Geht man weiter die Bahnhofstrasse hinab, so winken uns links die im Neubau des Herrn Albert Berger eingerichteten Weinstuben. Am Fusse der Bahnhofstrasse trifft man rechts auf das Hauptpostgebäude und das Telegraphenamt, von der beim Postamt in die Bahnhofstrasse einmündenden Nationalstrasse winkt der stattliche Sandsteinbau des neuen Geschäftshauses der Tengoreer Bank, davor das Denkmal des zellischen Dichters Anton von Merssen. Eine grossartige Zierde der unteren Bahnhofstrasse bildet der Neubau des Cafe Zentral mit seinen grossstädtischen ausgestatteten Lokalitäten, die den Hauptanziehungspunkt vieler Fremder bilden.
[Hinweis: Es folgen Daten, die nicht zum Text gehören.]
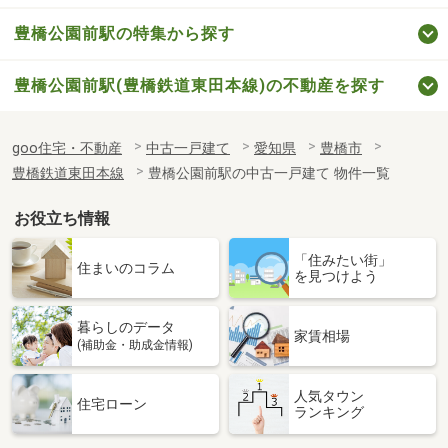
豊橋公園前駅の特集から探す
豊橋公園前駅(豊橋鉄道東田本線)の不動産を探す
goo住宅・不動産
中古一戸建て
愛知県
豊橋市
豊橋鉄道東田本線
豊橋公園前駅の中古一戸建て 物件一覧
お役立ち情報
「住みたい街」
住まいのコラム
を見つけよう
暮らしのデータ
家賃相場
(補助金・助成金情報)
人気タウン
住宅ローン
ランキング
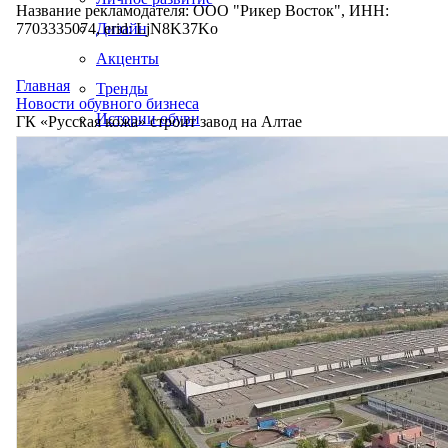
Название рекламодателя: ООО "Рикер Восток", ИНН:
7703335074, erid: LjN8K37Ko
Дизайн
Акценты
Главная
Тренды
Новости обувного бизнеса
Истории обуви
ГК «Русская кожа» строит завод на Алтае
Производство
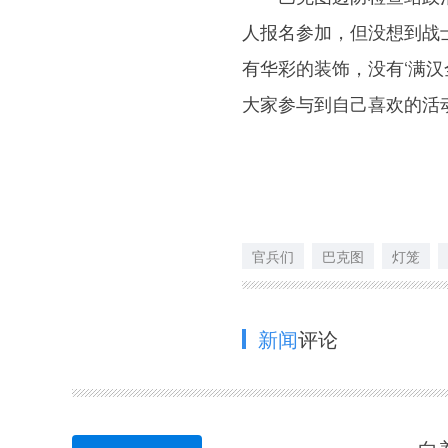
人报名参加，但没想到战
有华彩的装饰，没有‘满
大家参与到自己喜欢的活
官兵们
巴克图
灯笼
新闻
评论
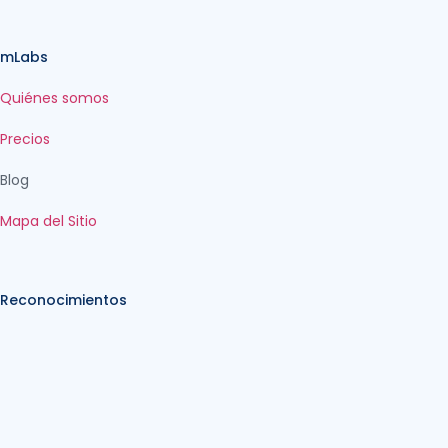
mLabs
Quiénes somos
Precios
Blog
Mapa del Sitio
Reconocimientos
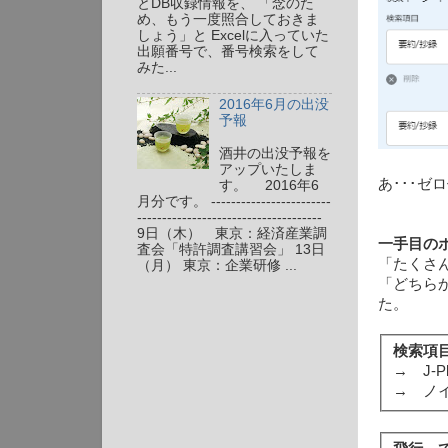
とDB収録情報を、 「念のた
め、もう一度照合しておきま
しょう」と Excelに入っていた
出願番号で、番号検索をして
みた...
2016年6月の出没
予報
酒井の出没予報を
アップいたしま
あ･･･
す。 2016年6
月分です。 ------------------------
-------------------------------------
9日（木） 東京：経済産業調
一手目の
査会「特許調査講習会」 13日
「たくさ
（月） 東京：企業研修 ...
「どちら
た。
検索項
→ J-
→ ノ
Von diesem gelangt man mit wenigen Schritten zum Stadttheater, das im Jahre 1898 seinem Zwecke übergeben wurde. Gegenüber dem Stadttheater befindet sich das neue Steueramt. Der altertümliche Nonnenturm am Tunnel erinnert noch an das mittelalterliche Tengor mit seiner Befestigung.
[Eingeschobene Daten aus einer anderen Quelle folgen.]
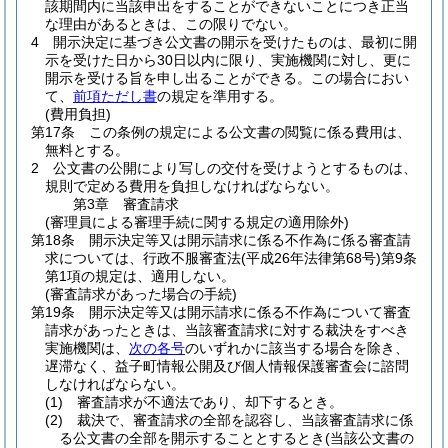
該期間内に当該申出をすることができないことにつき正当
な理由があるときは、この限りでない。
4
開示決定に基づき公文書の開示を受けたものは、最初に開
示を受けた日から30日以内に限り、実施機関に対し、更に
開示を受ける旨を申し出ることができる。
この場合におい
て、
前項ただし書
の規定を準用する。
(費用負担)
第17条
この条例の規定による公文書の閲覧に係る費用は、
無料とする。
2
公文書の公開により写しの交付を受けようとするものは、
規則で定める費用を負担しなければならない。
第3章
審査請求
(審理員による審理手続に関する規定の適用除外)
第18条
開示決定等又は開示請求に係る不作為に係る審査請
求については、行政不服審査法
(平成26年法律第68号)
第9条
第1項の規定は、適用しない。
(審査請求があった場合の手続)
第19条
開示決定等又は開示請求に係る不作為について審査
請求があったときは、当該審査請求に対する裁決をすべき
実施機関は、
次の各号
のいずれかに該当する場合を除き、
遅滞なく、益子町情報公開及び個人情報保護審査会に諮問
しなければならない。
(1)
審査請求が不適法であり、却下するとき。
(2)
裁決で、審査請求の全部を認容し、当該審査請求に係
る公文書の全部を開示することとするとき
(当該公文書の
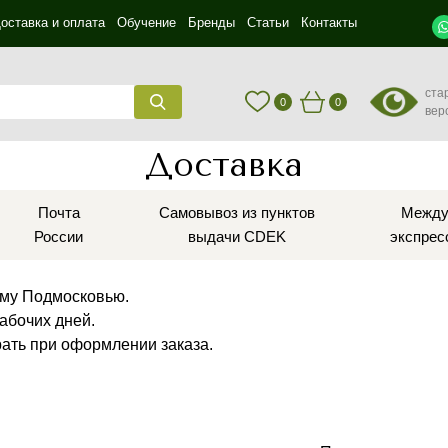
оставка и оплата
Обучение
Бренды
Статьи
Контакты
ста
0
0
вер
Доставка
Почта
Самовывоз из пунктов
Между
России
выдачи CDEK
экспрес
ему Подмосковью.
абочих дней.
ать при оформлении заказа.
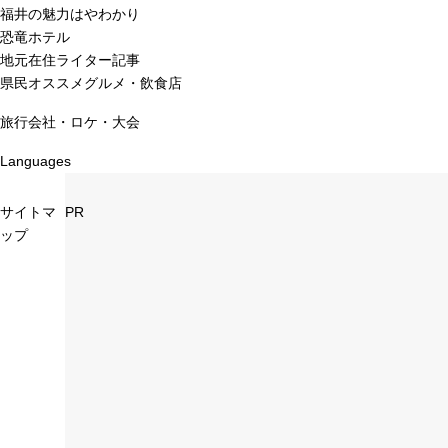
福井の魅力はやわかり
恐竜ホテル
地元在住ライター記事
県民オススメグルメ・飲食店
旅行会社・ロケ・大会
Languages
サイトマ
PR
ップ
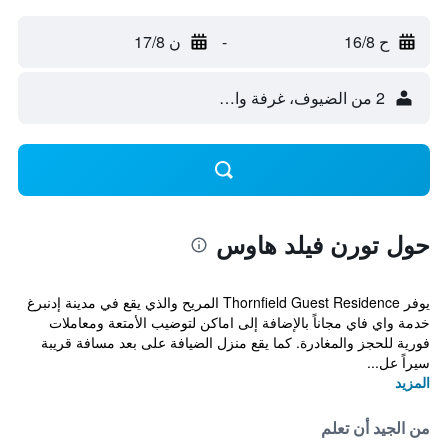
ح 16/8
-
ن 17/8
2 من الضيوف، غرفة واحدة
حول تورن فيلد هاوس
يوفر Thornfield Guest Residence المريح والذي يقع في مدينة إدنبرغ
خدمة واي فاي مجاناً بالإضافة إلى اماكن لتوضيب الأمتعة ومعاملات
فورية للحجز والمغادرة. كما يقع منزل الضيافة على بعد مسافة قريبة
سيراً عل...
المزيد
من الجيد أن تعلم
Auf dem gegenüberliegenden steilen Ufer der Mondach steht die Burganlage von Tengor, die ehemalige Residenz der Vögte von Tengor, in dem sich gegenwärtig das Historische Museum befindet. Vom Tunnel aus gelangen wir über den als Obstmarkt dienenden Klostermarkt zum Altmarkt mit den interessanten altertümlichen Rathaus und dem prächtigen Ritterdenkmal. Kunstgeschichtlich wertvoll ist die dem Altmarkt zugekehrte Hauptfront des Rathauses. Daran befindet sich eine künstliche Uhr mit mehreren Zifferblättern und Figuren. An der oberen Uhr stehen zwei menschliche Figuren, die im Stundenschlag die Hände bewegen und den Mund öffnen. Über der Uhr befindet sich eine Kugel, welche den Mondwechsel anzeigt. Die Löwen schlagen auf der zwischen ihnen befindlichen Glocke die Viertelstunden. Auch die Sonnenuhr befindet sich mit an dieser Giebelseite. Vom Altmarkt führt die Kirchgasse zur altertümlich ehrwürdigen Häupterkirche mit den beiden massigen Türmen, im Jahre 1556 vollendet. Durch das Kantoreigässchen geht es auf den Topfenmarkt und weiter nach dem alten Teich mit dem jetzt zur Mälzerei benützten alten Schloss, einem der ältesten Gebäude Tengors.

Gehen wir wieder zum Altmarkt zurück, so gelangen wir durch die Marktstrasse nach der Lutherkirche sowie dem Lutherhaus und vorbei zur Pleissner Strasse, an deren äusserem Teil der stattliche, erst vor sechs Jahren eingeweihte Bau des Lehrerinnenseminars sich erhebt. Diesem gegenüber befindet sich das neue Gebäude der Stadtverwaltung, ungefähr 10 Minuten weiter hinter dem Bahnübergang der Linie Tengor-Egerstadt beginnt ein vollständig neu entstandener und noch im werden befindlicher Stadtteil mit einer imposanten Kasernenanlage, in welcher seit 1903 das Infantrieregiment No. 111 garnisoniert. Eine Sehenswürdigkeit ersten Ranges hat Tengor in dem Mondachtalviadukt. Derselbe hat einen einzigen Bogen von 90 m Spannweite, ist somit die zur Zeit weitgespannteste Massivbrücke der Welt und wurde am 1905 in Anwesenheit des letzten Fürsten Titus IV. geweiht.